- _What the task requires_: Repeat the listing exactly, minus the pictures.

┌─ Data shown

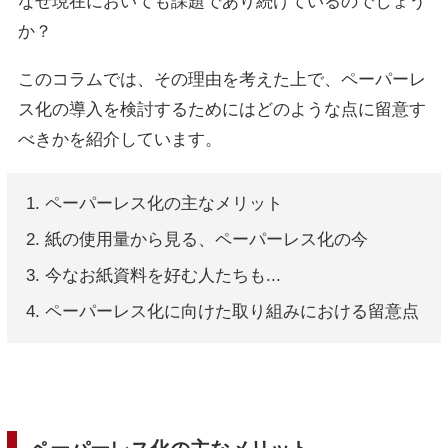
なぜ現在においても課題であり続けているのでしょう
か？
このコラムでは、その理由を考えた上で、ペーパーレ
ス化の導入を検討するためにはどのような点に留意す
べきかを紹介しています。
ペーパーレス化の主なメリット
紙の使用量から見る、ペーパーレス化の今
今なお紙資料を好む人たちも...
ペーパーレス化に向けた取り組みにおける留意点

└─

- _Exercise answer_:
なぜ現在においても課題であり続けているのでしょう
か？
このコラムでは、その理由を考えた上で、ペーパーレ
ス化の導入を検討するためにはどのような点に留意す
べきかを紹介しています。
ペーパーレス化の主なメリット
紙の使用量から見る、ペーパーレス化の今
今なお紙資料を好む人たちも...
ペーパーレス化に向けた取り組みにおける留意点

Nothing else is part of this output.